Lost in Lüneburg

Peter is a senior from Burbank, California, majoring in English and Journalism at the University of Iowa. He is spending his fall semester studying abroad on the USAC Lüneburg program in Lüneburg, Germany.

By Peter Frankman

I got lost yesterday.

It was the first day of class in a building I had never been to before, but was only 15 minutes or so from my apartment. After class, a girl I just met whose name I immediately forgot was walking with me. She expressed her admiration for Iowa writers and the state in general. We turned left, hoping for a shortcut, and when the road expanded and forked, she suggested we turn right and cross a bridge neither of us had seen before.

 Peter's new friend overlooks the gorgeous view from a bridge as they explore.

Though we conferred and confirmed that yes, we were lost, we decided not to turn back, ultimately ignoring the "Universtät" signs pointing behind us.

The bridge led us over an abandoned train covered in graffiti sitting in some forgotten rail yard. When the street became a highway, one side leading over the dirt foundation of a construction site, we took a small side street over the river which, at this narrow point, was hard to recognize as the one that split the city in half.

On either side of this little road were small offices which quickly turned to trees trapping us in their shade.

We kept right, figuring it was the best way to find where we were trying to go. That led us into a neighborhood on a street she recognized on her map. This was a neighborhood full of small houses. Each had a distinctly manicured lawn that led up to a different style of house. Some were modern: white and black with silver and aluminum piping, exposed bars, and windows the length of the house. Others were medieval: bright yellow paint on stone walls, with oaky brown trim that blended into the background.

Another small street appeared, cutting a line in an otherwise unbroken forest. This road was even smaller than the last two, leaving barely enough space for a Volkswagen Golf to whiz past us.

As it curved, it changed.

To the right sat a dark line of trees, hiding the neighborhood we walked through, but to the left was a green meadow. A pasture was also seen under the bright sun with another forest wrapped around the horizon.

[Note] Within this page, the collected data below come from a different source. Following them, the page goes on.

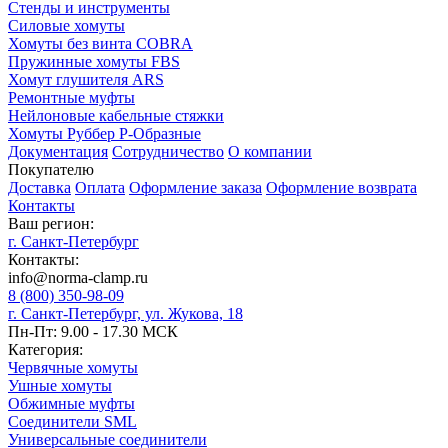
Стенды и инструменты
Силовые хомуты
Хомуты без винта COBRA
Пружинные хомуты FBS
Хомут глушителя ARS
Ремонтные муфты
Нейлоновые кабельные стяжки
Хомуты Руббер Р-Образные
Документация
Сотрудничество
О компании
Покупателю
Доставка
Оплата
Оформление заказа
Оформление возврата
Контакты
Ваш регион:
г. Санкт-Петербург
Контакты:
info@norma-clamp.ru
8 (800) 350-98-09
г. Санкт-Петербург, ул. Жукова, 18
Пн-Пт: 9.00 - 17.30 МСК
Категория:
Червячные хомуты
Ушные хомуты
Обжимные муфты
Соединители SML
Универсальные соединители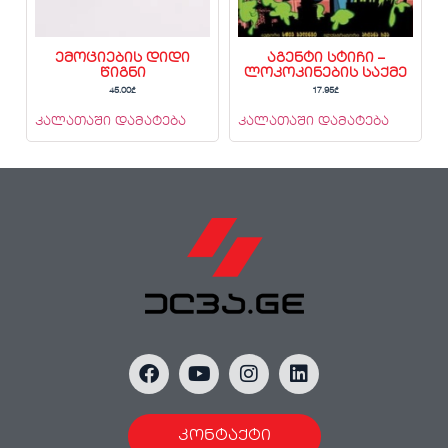
ემოციების დიდი
აგენტი სტიჩი –
წიგნი
ლოკოკინების საქმე
45.00
₾
17.95
₾
კალათაში დამატება
კალათაში დამატება
კონტაქტი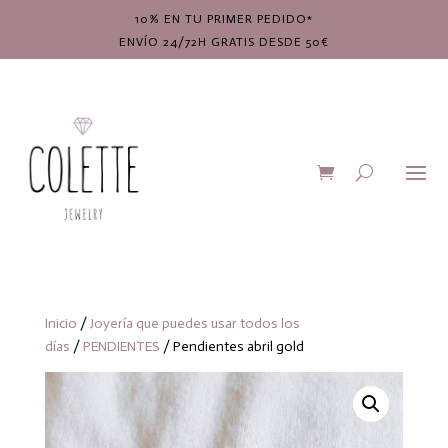
10% EN TU PRIMER PEDIDO*
ENVÍO 24/72H GRATIS DESDE 50€
Inicio
/
Joyería que puedes usar todos los
días
/
PENDIENTES
/ Pendientes abril gold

Peter and the girl encountered an abandoned train covered in graffiti - just one of the many interesting findings during their adventure.

In class our professor told us about "spazieren gehen," which means to take a walk without a real destination. There's not an English phrase quite as concise with the same meaning, but it's somewhere around to stroll or to wander. She tells us this is a very German idea, but she is wrong.

Yes, it's a very German phrase, but it's a universal idea.At the end of this curve was a small tunnel with train tracks up above, marked as 3.2 meters high. Past the underpass was the zoom of buses and cars – the Main Street that would lead us back to university.

"Not all who wander are lost," is still as true as when Tolkien wrote it, but it's incomplete. It doesn't include the case of someone who is actually lost.

Not all who are lost should worry. Not all who are lost should turn back.